Título: Tanto teatro, tanto desgaste
Autor: Cruvinel, Tereza
Fonte: O Globo, 10/05/2007, O Globo, p. 2

É infinita a capacidade da Câmara para aprofundar sua própria crise. A Casa exercitou-a novamente ontem, no encaminhamento da votação do reajuste do salário dos congressistas. Os partidos, quase todos, dedicaram-se ao campeonato da esperteza, com destaque para a posição assumida pelo DEM e pelo PSOL.

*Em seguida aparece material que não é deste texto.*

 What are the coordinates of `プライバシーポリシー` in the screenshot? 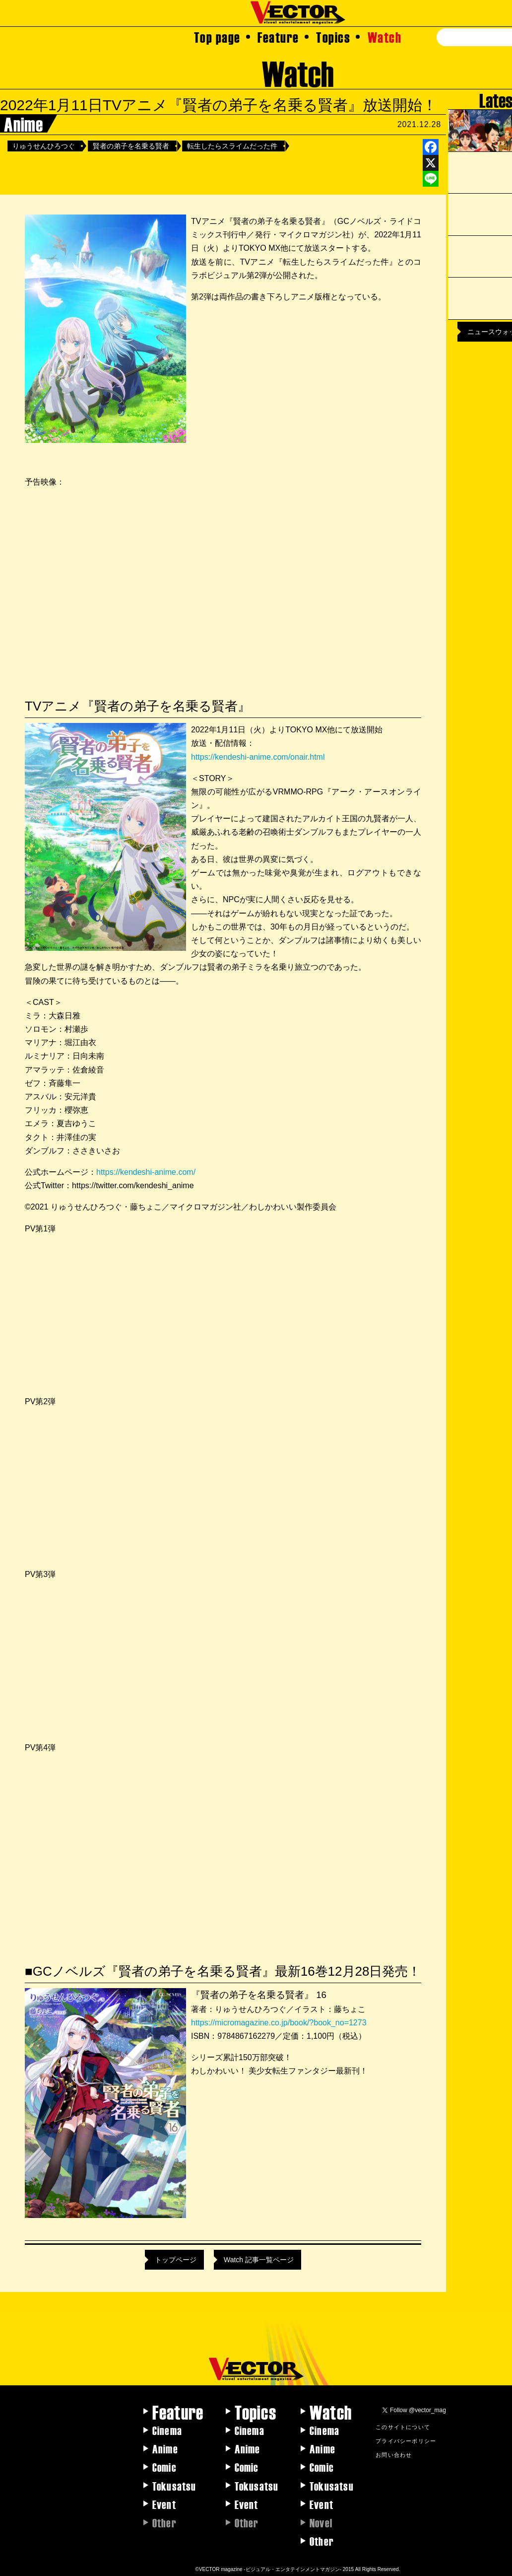 It's located at (406, 2440).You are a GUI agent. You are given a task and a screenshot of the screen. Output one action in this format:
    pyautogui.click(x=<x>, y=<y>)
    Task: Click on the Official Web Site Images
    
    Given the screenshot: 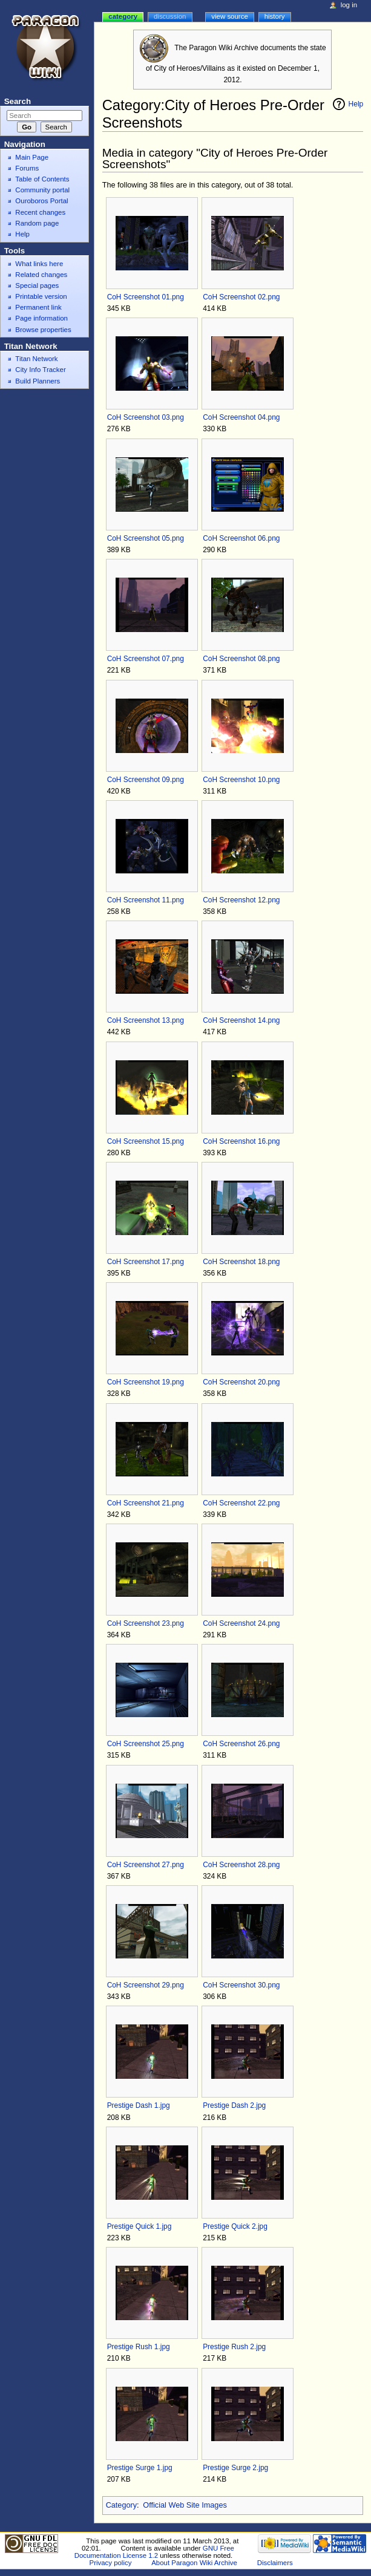 What is the action you would take?
    pyautogui.click(x=184, y=2505)
    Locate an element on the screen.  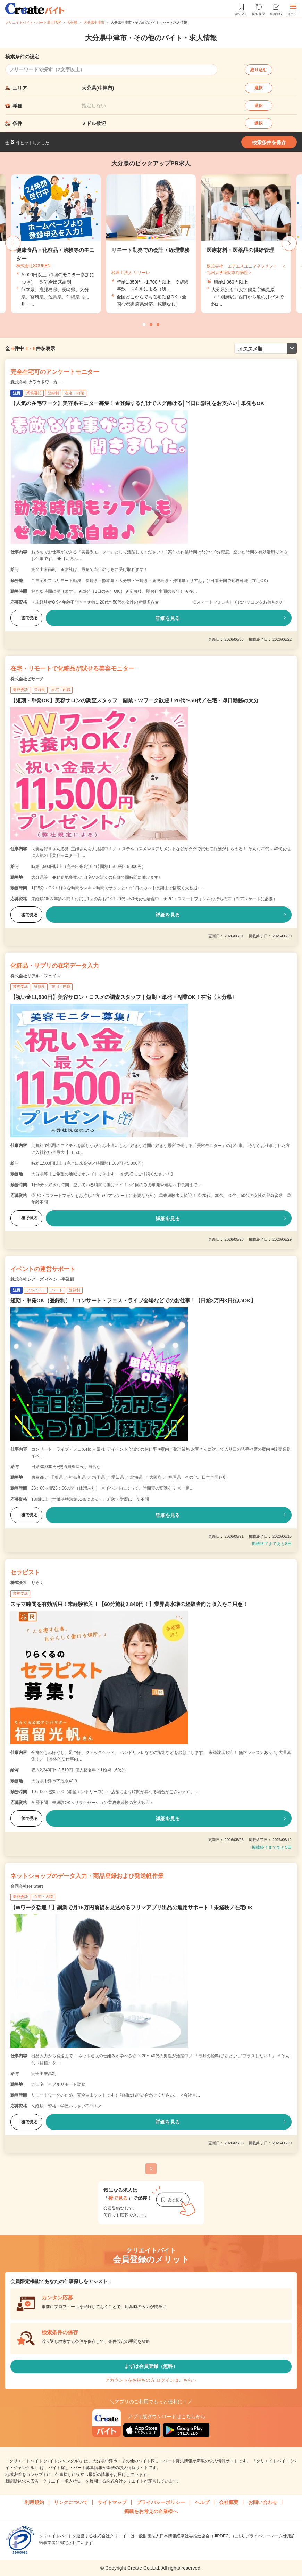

À tarde, houve o primeiro show, na votação do requerimento de urgência para a votação do projeto de reajuste. Ficaram contra o PSOL e o DEM, sendo que este último defendia em dezembro, em companhia do deputado Aldo Rebelo, cuja candidatura a presidente da Casa apoiava, a equiparação dos salários dos congressistas aos dos ministros do STF (R$22,5 mil). Em dezembro, diante da forte reprovação da sociedade, houve o recuo. Não se aprovou o reajuste no final da legislatura anterior, como manda a Constituição, ficando para os deputados empossados em janeiro a tarefa desconfortável de fixar os próprios vencimentos. O DEM, que apoiou a equiparação de dezembro, que representava um reajuste de 91%, ontem ficou contra o reajuste de 28%, que eleva o subsídio de R$12,8 mil para R$16,5 mil. O presidente do partido, Rodrigo Maia, sustenta a mudança: "Em dezembro ficou claro que a sociedade não aceita qualquer tipo de aumento".

Pode ser, mas então é preciso criar regras, mudar a existente. O reajuste é previsto constitucionalmente, a reposição inflacionária é garantida a todos. Os penduricalhos, verba disso e daquilo, devem acabar, mas o subsídio, fixado de forma transparente, deve ser condizente com a função e suas demandas.

O PSOL, contrário era, contrário se manteve. O PSDB, através de um vice-líder, também ficou contra. O PT recuou, quando viu a oposição refugiar-se na posição purista e demagógica, deixando aos governistas a tarefa de aprovar o reajuste, por todos desejado. Na reunião de líderes, todos haviam sido favoráveis, cobrou o líder do PT, Luiz Sérgio.

Coube ao deputado Ciro Gomes (PSB-CE), liderança emergente na Casa, por sua firmeza e franqueza, passar uma descompostura nos pares. Estavam praticando, disse ele, um ato de desmoralização do Parlamento, tisnando a majestade de um Poder que só conjunturalmente representam. Se o reajuste era decente e defensável, que fosse aprovado por todos.

Presidindo a sessão, já que Arlindo Chinaglia fora receber o Papa em São Paulo, o vice-presidente Inocêncio Oliveira tocou o barco: manteria a votação do requerimento, o que todos haviam assinado.

O desnudamento surtiu efeito. O líder do PSDB, Antonio Carlos Pannunzio, que estava numa reunião, apareceu e anunciou que liberava a bancada. O PT, que já recuara, fez o mesmo. O PPS, desde o início, deixara corretamente a questão aberta. Raul Jungmann assumiria: o partido arcaria com o desgaste, por ser o reajuste desejado, legal e defensável. O líder do DEM, Onyx Lorenzoni, declarou que manteria o combinado com os líderes: o partido votaria contra, mas não faria obstrução.

Aprovada a urgência, o teatro foi reaberto, no início da noite, na sessão de votação do projeto em si, fixando o salário de deputados, senadores e presidente da República. Chico Alencar, pelo PSOL, avisou que sua bancada não aceitará o reajuste. Teremos então uma Câmara onde uns ganham R$12 mil e outros ganham R$16 mil. O desgaste virá, e em dobro, porque a Câmara não foi capaz de decidir na hora certa, que era dezembro, nem de forma unitária.